DATA EXTRACT.
• • •

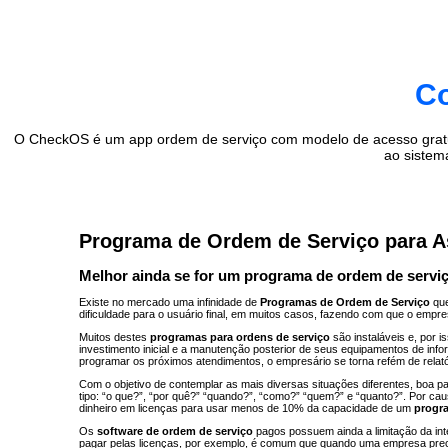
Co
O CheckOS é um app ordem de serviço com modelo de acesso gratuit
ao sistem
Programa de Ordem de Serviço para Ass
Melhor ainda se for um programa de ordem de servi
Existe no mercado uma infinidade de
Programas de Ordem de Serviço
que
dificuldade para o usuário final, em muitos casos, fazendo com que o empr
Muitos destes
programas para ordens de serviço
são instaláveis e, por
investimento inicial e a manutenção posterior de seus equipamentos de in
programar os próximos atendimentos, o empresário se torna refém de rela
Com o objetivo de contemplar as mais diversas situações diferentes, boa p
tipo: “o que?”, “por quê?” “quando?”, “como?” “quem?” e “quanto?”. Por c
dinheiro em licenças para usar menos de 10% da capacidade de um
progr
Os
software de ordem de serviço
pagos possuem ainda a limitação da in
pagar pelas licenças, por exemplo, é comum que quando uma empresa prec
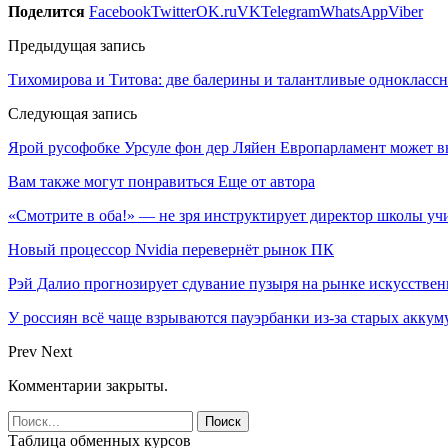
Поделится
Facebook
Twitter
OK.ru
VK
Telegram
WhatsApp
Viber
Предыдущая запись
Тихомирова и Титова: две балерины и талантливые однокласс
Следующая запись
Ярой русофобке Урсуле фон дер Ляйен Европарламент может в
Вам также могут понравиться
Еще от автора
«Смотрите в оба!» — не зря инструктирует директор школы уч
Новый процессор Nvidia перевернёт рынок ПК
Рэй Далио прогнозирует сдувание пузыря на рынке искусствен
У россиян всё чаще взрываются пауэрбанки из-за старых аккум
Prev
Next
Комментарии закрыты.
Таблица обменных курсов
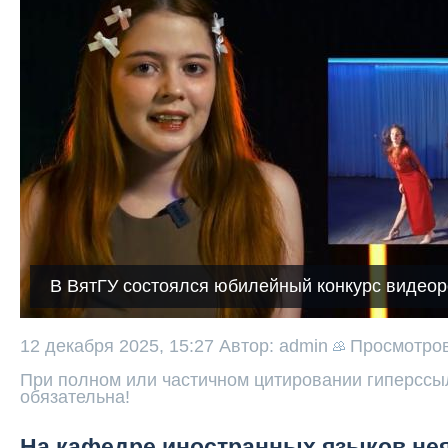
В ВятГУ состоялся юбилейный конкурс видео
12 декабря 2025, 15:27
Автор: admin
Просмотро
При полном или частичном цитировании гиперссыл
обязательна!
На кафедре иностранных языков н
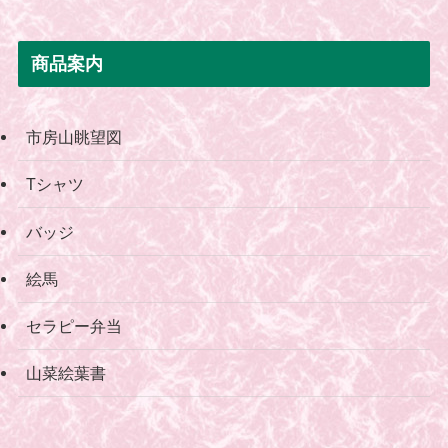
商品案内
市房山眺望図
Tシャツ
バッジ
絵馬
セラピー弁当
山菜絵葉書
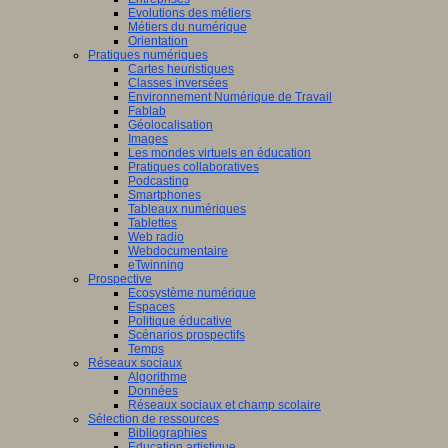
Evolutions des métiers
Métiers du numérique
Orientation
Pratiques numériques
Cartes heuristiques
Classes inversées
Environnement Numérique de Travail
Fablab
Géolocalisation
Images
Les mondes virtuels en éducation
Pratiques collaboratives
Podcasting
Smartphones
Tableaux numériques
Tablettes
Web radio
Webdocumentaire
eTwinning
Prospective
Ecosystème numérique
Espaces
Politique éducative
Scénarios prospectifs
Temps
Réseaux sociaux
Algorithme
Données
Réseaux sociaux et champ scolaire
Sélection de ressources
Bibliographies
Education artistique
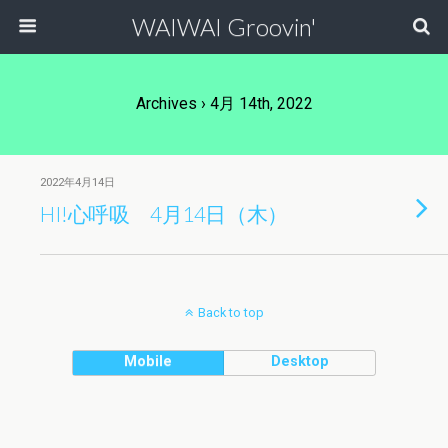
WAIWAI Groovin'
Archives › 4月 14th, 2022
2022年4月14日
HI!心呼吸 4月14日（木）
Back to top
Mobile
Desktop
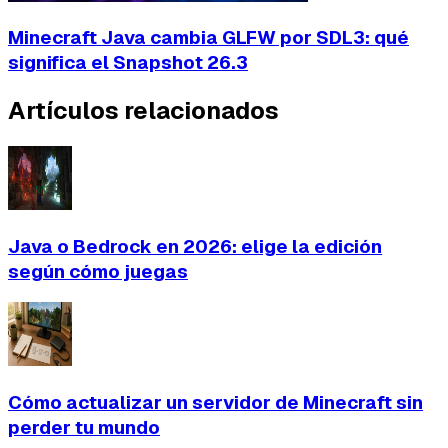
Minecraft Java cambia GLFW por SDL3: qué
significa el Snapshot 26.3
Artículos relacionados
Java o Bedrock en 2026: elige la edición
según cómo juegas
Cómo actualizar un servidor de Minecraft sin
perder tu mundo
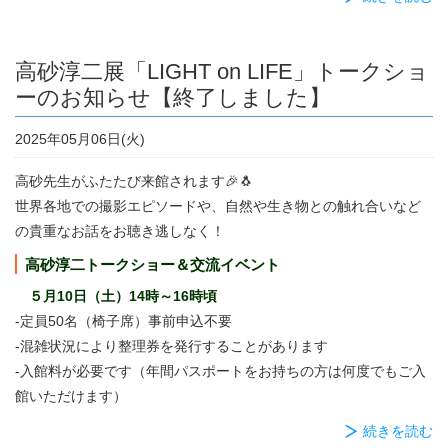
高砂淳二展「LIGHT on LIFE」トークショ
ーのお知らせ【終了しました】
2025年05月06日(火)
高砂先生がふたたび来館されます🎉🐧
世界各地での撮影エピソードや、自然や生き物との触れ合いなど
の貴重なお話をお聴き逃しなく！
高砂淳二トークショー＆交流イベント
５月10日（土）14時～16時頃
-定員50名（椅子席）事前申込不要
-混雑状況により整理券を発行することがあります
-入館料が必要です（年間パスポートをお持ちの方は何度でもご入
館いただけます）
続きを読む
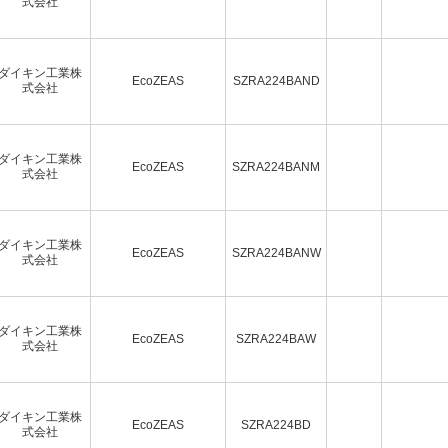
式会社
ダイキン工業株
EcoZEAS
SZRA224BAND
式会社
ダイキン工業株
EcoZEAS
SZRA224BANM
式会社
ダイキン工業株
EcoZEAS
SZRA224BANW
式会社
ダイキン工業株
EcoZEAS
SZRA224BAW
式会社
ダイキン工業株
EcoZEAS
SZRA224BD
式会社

• • •

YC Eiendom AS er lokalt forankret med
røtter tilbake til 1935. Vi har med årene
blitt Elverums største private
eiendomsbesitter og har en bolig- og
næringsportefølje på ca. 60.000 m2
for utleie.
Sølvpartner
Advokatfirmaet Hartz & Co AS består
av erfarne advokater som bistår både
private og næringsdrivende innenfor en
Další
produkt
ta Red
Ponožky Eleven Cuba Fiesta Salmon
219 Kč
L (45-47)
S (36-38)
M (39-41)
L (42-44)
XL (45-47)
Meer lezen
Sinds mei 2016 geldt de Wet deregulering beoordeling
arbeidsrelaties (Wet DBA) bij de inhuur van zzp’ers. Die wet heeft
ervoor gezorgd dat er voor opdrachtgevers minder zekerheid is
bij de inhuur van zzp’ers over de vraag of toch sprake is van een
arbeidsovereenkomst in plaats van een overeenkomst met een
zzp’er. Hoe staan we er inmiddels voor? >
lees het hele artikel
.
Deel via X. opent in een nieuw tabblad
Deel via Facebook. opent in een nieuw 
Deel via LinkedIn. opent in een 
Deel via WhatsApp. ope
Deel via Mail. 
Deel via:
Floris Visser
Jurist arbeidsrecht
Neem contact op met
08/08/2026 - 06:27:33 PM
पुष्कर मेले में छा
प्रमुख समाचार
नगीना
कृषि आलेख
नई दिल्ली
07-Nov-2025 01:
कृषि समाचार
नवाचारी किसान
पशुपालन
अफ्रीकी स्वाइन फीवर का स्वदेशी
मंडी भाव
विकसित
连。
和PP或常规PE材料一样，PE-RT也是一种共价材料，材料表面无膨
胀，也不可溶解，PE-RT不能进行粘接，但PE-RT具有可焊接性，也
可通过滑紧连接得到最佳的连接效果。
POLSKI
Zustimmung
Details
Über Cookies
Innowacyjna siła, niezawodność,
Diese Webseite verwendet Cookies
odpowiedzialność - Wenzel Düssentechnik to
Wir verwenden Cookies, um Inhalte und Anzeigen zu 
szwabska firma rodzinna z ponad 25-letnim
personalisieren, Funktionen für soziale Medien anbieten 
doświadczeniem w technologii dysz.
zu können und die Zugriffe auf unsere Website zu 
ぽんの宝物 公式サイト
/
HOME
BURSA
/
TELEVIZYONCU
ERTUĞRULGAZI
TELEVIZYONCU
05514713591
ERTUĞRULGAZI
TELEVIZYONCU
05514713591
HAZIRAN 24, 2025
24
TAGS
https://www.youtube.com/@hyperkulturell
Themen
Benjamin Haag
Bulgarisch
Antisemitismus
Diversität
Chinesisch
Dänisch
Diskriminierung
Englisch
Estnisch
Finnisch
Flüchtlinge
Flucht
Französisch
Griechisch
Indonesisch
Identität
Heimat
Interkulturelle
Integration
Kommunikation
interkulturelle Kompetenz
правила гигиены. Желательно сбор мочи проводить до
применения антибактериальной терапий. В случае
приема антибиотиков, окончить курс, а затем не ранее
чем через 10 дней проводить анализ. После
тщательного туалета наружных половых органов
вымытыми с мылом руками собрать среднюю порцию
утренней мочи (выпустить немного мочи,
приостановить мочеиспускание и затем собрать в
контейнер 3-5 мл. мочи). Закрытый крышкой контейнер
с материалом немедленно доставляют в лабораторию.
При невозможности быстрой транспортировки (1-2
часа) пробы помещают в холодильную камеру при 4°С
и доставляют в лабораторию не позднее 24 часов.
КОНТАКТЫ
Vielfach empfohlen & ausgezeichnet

• • •

Look through the entries, and return every line that the word "private" appears in.

ANSWER FOR THE TASK.
blitt Elverums største private
private og næringsdrivende innenfor en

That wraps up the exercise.